Y por fin hemos llegado. Después de darle tantas vueltas, esta mañana, al ver que el sol resplandecía como siempre, he decidido qué debo hacer. Basta de esnobismos, sólo pequeñas, necesarias excentricidades. Yo también tendré mi Noche Blanca, con estos andares seré la reina de los zombis, me merezco de sobra la corona, mi corona de espinas.

Sólo que la mía ha de ser la Jornada Blanca. Quiero ver bien y quiero que los demás me vean. Los demás, que me dan tanto miedo. Los demás, aquellos a los que he rehuido durante meses, encerrándome en casa, aquellos que te miran pensando en cómo eras, en cómo estás ahora, un rayo de lo más fugaz de compasión, una plegaria a su Dios para que les evite este final. Los vecinos.

Saldré. Me ayudará mi ángel irascible (por fin he comprendido que no hay solamente ángeles afables, locuaces); me sujetará del brazo y confiemos en no caer enseguida, el paseo ha de ser triunfal.

Allí están los vecinos. Lo sé todo acerca de ellos: lo que no he visto desde la ventana me lo han contado los árboles, el polvo, las sombras.

Está el octogenario que «aún conduce», a la espera de morir como un joven estrellándose en la primera curva; está la ex guapa que vive con el espejismo de que para ella no ha pasado el tiempo; está el general que nunca ha visto una gota de sangre verdadera en un campo de batalla real; está la pareja que cree tener el copyright del amor; está el chiquillo obeso al que saca a pasear su perro; están los niños a través de cuyos ojos demasiado limpios pasas como un fantasma por un cristal; está la cojita que siempre mira hacia otro lado porque ya nadie se molesta en mirarla; está la cuidadora que en vez de cuidar derrama su nostalgia sobre el móvil que lleva plantado en una oreja; está la mujer que da de comer a los gatos y que a las dos de la madrugada tiene una cita fija con sus protegidos; está su marido que la sigue angustiado escondiéndose en los portales para que ella no lo vea. Todos culpables, todos inocentes y, pues sí, todos hermanos: ¿cómo se les puede tener miedo? Saludo, sonrío, doy la vuelta al edificio con gran esfuerzo, me recojo.

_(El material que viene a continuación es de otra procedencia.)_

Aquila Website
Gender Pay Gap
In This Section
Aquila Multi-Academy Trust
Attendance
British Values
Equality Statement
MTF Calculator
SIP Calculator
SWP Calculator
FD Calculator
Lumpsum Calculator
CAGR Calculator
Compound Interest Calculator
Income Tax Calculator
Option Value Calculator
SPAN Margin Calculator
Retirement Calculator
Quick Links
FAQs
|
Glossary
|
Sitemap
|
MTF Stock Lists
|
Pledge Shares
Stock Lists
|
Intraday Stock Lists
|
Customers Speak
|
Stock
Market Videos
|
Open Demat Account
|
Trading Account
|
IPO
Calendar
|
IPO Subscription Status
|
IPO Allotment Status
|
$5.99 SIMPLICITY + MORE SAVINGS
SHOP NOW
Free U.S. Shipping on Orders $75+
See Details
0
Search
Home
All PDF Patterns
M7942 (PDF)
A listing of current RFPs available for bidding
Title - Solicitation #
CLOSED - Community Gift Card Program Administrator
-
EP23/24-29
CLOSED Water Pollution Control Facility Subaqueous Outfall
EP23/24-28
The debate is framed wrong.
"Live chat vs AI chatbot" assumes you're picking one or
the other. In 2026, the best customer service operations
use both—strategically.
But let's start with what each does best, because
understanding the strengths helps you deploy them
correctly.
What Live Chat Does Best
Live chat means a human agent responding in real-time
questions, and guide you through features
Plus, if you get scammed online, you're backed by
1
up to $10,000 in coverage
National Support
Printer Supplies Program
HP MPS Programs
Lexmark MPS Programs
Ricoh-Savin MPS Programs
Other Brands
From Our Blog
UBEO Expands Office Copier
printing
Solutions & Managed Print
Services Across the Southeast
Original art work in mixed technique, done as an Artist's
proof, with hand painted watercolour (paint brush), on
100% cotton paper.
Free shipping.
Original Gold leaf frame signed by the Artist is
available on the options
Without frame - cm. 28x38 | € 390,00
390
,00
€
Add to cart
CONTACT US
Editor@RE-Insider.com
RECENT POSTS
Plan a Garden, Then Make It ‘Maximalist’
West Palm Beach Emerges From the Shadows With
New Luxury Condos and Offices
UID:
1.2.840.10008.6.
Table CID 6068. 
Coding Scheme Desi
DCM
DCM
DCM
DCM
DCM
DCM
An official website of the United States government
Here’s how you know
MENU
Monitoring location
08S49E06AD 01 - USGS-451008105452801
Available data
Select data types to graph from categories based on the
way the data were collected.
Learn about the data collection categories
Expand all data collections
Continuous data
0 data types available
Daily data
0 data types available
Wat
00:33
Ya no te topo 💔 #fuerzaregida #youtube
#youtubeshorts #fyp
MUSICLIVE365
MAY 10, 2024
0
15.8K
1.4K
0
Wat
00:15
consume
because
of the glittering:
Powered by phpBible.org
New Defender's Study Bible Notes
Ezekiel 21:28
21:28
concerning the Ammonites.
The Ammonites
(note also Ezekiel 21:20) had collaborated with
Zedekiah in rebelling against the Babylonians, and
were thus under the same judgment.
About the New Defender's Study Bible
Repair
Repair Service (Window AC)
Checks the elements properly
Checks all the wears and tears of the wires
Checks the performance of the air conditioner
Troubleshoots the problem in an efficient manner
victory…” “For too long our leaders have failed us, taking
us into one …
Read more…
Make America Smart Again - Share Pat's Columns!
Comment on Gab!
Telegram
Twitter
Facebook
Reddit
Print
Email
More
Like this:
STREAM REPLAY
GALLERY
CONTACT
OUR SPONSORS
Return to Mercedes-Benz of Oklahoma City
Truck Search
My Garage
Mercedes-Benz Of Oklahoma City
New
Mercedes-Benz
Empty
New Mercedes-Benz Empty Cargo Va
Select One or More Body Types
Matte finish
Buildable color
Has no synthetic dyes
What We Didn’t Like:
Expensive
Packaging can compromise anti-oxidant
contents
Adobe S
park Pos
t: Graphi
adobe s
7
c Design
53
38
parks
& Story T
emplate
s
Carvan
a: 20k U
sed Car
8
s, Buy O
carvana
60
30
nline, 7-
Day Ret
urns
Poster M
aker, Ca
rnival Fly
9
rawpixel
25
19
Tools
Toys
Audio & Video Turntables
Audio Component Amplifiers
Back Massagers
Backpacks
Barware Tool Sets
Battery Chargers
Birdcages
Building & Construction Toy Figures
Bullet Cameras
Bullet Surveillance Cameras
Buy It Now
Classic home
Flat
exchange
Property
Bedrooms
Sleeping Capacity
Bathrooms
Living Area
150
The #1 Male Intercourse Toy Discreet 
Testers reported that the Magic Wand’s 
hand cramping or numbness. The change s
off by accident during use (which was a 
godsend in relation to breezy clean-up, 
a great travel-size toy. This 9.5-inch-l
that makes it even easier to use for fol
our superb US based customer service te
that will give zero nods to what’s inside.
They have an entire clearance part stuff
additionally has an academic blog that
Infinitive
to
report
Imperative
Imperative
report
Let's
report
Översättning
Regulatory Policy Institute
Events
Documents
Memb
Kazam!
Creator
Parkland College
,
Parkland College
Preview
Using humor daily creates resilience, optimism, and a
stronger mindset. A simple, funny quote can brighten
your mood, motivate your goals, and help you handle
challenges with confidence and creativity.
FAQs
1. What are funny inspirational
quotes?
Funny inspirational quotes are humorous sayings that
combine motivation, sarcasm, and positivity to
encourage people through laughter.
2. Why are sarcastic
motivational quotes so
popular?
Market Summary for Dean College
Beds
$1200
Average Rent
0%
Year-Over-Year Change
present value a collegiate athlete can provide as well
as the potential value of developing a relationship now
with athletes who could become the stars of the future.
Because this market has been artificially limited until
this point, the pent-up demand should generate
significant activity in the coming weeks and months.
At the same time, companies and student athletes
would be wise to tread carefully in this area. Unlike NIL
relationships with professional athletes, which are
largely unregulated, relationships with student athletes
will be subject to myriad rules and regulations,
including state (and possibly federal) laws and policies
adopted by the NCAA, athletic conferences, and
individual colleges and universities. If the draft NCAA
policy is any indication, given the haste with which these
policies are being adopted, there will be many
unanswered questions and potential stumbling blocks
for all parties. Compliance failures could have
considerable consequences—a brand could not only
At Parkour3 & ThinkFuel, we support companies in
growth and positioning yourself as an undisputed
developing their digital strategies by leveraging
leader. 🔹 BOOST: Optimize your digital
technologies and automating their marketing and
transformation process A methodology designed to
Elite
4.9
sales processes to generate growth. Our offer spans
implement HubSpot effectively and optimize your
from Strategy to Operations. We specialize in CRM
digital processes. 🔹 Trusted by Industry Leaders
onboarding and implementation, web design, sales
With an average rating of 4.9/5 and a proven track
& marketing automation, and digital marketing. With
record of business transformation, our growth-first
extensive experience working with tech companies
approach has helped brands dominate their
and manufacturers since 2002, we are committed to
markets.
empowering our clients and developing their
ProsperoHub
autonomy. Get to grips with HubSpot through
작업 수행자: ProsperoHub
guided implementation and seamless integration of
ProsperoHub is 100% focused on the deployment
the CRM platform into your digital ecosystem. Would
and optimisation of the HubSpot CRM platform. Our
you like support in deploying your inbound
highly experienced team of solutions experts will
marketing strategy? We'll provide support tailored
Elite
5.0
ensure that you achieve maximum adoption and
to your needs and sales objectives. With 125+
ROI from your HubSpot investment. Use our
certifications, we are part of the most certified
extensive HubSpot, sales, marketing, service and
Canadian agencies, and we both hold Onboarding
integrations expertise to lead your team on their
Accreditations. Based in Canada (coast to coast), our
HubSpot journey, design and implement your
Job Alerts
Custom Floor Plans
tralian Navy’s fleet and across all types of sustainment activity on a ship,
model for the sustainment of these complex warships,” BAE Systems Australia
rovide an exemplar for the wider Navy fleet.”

Me encuentro mejor: apenas algún pensamiento molesto, algún gusano en el hervidero del cerebro.

¿Cuánto recuerda una paloma? ¿Cuánto se entristece una gata? ¿Cuántos pasos hay que dar para llegar a Jerusalén?

Sueño (o quizá no)

Sé que cuando se envejece los recuerdos retroceden, los pensamientos se van retrotrayendo paulatinamente hacia la madurez malgastada, hacia la juventud ofuscada, hacia la desgarradora adolescencia, hacia la impotente infancia.